Which lines below contain the word "copyright"? Copy each of them.

•••

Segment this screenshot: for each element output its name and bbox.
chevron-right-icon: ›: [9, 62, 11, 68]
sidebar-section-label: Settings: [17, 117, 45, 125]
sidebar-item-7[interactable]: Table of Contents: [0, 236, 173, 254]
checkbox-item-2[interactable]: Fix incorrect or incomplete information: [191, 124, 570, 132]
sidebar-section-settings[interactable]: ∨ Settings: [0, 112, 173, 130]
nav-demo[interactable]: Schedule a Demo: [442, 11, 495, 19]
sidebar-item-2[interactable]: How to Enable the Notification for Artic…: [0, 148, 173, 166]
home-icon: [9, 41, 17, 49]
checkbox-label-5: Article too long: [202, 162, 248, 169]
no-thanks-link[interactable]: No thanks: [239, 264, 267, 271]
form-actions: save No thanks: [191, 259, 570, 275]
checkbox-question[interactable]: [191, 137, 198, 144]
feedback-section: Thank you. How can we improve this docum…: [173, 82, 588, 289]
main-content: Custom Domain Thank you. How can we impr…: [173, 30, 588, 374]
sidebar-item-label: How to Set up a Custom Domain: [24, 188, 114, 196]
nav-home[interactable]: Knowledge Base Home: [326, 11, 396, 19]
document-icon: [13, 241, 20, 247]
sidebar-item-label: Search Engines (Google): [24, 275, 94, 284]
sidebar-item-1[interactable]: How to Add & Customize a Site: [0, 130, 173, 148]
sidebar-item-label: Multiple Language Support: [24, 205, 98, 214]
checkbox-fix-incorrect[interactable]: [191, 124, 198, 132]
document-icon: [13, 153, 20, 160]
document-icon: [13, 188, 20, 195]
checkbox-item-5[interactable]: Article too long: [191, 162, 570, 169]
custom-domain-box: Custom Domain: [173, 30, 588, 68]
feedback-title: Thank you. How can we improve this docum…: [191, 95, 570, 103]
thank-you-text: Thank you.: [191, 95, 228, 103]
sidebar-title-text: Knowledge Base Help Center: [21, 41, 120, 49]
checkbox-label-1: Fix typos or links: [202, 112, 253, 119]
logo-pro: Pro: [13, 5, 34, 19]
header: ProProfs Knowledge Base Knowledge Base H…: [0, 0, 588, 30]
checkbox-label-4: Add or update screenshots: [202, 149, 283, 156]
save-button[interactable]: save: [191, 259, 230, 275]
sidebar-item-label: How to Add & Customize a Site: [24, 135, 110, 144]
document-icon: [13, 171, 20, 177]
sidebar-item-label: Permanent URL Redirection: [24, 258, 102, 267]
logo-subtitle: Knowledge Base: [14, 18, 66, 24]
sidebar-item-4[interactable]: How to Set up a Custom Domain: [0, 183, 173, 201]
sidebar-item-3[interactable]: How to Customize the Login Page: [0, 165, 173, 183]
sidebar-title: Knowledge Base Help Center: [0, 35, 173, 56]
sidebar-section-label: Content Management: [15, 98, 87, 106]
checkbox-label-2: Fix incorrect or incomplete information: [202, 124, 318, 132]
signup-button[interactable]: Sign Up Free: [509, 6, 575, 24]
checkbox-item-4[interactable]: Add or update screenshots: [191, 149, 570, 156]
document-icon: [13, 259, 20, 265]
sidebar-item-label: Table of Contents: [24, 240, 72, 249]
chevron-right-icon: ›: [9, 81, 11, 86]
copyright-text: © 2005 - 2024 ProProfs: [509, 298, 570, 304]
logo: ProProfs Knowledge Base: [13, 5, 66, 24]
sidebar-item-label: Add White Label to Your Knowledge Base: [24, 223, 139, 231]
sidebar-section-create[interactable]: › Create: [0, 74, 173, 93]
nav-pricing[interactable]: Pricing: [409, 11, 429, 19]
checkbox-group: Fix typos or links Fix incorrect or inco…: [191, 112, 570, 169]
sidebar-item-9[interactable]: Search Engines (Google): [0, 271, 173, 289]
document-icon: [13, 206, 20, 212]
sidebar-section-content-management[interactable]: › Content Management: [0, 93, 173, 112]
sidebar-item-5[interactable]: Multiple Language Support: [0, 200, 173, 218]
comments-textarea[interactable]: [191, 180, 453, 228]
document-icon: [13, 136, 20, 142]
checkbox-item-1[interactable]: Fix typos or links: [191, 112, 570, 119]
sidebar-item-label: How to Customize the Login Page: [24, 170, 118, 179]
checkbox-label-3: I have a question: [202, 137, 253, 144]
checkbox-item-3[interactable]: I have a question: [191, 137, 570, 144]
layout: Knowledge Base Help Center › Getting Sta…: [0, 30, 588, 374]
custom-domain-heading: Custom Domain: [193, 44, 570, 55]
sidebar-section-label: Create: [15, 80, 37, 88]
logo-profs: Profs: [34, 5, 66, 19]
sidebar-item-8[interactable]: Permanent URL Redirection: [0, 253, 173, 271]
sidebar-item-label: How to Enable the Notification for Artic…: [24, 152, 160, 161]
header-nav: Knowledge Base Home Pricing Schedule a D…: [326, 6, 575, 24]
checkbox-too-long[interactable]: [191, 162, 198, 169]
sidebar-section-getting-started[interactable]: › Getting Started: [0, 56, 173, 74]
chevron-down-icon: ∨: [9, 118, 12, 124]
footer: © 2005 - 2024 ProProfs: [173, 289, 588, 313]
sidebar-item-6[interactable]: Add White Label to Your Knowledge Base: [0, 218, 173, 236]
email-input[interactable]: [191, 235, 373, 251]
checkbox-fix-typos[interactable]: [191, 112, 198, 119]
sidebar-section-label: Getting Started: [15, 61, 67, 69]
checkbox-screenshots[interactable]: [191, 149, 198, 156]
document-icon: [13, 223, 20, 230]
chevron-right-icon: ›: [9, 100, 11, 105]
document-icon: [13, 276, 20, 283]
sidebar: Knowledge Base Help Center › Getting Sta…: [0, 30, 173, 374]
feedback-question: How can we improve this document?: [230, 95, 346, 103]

•••

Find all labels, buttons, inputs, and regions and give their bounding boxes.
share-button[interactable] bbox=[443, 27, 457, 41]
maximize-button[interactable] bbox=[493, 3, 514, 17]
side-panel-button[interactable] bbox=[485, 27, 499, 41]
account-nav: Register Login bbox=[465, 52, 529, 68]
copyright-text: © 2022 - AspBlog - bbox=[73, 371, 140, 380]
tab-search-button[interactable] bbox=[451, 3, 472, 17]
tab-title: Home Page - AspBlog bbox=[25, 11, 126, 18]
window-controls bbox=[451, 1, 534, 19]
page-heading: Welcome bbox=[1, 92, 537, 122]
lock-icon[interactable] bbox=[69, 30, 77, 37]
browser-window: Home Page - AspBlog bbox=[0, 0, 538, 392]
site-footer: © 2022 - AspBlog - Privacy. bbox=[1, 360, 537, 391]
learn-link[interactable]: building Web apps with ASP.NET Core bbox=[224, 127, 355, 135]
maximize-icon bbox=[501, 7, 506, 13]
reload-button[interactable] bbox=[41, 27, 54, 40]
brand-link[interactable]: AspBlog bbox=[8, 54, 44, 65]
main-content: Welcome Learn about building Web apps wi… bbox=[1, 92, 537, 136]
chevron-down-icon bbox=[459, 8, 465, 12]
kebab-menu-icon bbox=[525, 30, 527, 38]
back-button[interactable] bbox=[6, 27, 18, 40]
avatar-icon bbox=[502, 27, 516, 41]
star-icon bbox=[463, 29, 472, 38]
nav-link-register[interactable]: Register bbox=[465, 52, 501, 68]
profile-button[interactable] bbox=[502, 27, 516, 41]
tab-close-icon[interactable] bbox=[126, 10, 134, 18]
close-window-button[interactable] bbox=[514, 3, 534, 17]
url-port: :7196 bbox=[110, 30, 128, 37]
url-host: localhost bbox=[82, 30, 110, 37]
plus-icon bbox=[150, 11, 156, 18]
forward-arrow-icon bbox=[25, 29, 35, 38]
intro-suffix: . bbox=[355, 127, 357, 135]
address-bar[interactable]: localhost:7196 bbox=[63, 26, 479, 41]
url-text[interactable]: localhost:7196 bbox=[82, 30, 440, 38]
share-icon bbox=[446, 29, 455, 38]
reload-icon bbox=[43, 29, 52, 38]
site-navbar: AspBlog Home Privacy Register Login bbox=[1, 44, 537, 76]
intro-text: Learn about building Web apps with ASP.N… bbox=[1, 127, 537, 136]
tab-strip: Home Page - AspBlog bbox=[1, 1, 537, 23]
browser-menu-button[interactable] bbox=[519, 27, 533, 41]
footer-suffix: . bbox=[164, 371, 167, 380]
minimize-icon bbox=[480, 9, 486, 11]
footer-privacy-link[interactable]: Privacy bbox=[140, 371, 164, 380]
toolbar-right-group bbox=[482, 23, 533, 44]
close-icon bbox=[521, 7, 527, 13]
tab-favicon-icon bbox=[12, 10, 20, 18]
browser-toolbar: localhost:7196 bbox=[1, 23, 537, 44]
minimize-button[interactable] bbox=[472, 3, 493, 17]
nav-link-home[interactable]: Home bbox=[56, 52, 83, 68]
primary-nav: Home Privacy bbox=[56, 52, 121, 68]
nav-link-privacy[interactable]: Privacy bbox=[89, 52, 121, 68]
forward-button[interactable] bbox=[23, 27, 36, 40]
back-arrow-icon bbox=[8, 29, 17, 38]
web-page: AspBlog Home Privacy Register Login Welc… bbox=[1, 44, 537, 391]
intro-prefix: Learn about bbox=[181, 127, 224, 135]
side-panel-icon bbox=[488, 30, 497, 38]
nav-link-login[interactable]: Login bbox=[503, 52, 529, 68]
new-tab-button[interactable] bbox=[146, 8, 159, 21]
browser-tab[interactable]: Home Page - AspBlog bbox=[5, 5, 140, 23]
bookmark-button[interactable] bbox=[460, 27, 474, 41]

•••

▶ [FINISHED TASK]:
copyright-text: © 2005 - 2024 ProProfs: [509, 298, 570, 304]
copyright-text: © 2022 - AspBlog - bbox=[73, 371, 140, 380]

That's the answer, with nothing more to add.